From the line that contains "баштары кошулган мандикерлер кезектеги жумуш" to the end of the entries, copy each line exactly, though the pictures stay out.

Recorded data
-=-=-
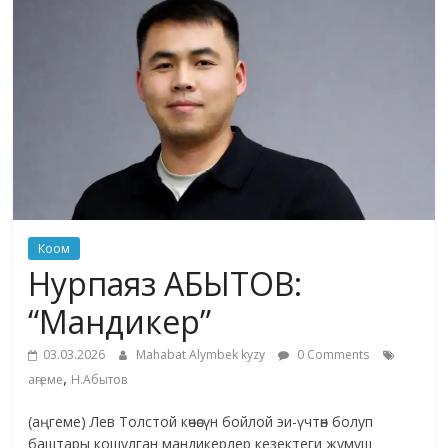
жана
адабияты
Коом
Нурпаяз АБЫТОВ:
“Мандикер”
03.03.2026
Mahabat Alymbek kyzy
0 Comments
,
аңгеме
Н.Абытов
(аңгеме) Лев Толстой көчөсүн бойлой эи-үчтөн болуп
баштары кошулган мандикерлер кезектеги жумуш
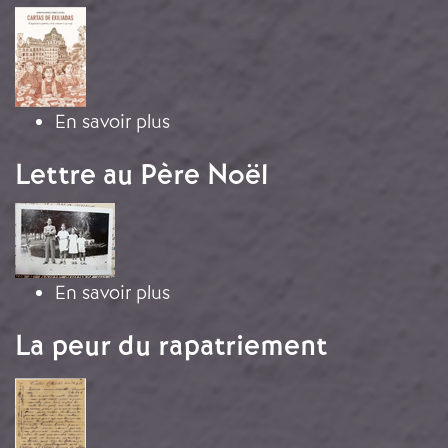
Image
sur Lettre de Paquita Artime Mené
En savoir plus
Lettre au Père Noël
Image
sur Lettre au Père Noël
En savoir plus
La peur du rapatriement
Image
-=-=-
**TASK ANSWER:**
баштары кошулган мандикерлер кезектеги жумуш
Image
sur Lettre de Paquita Artime Mené
En savoir plus
Lettre au Père Noël
Image
sur Lettre au Père Noël
En savoir plus
La peur du rapatriement
Image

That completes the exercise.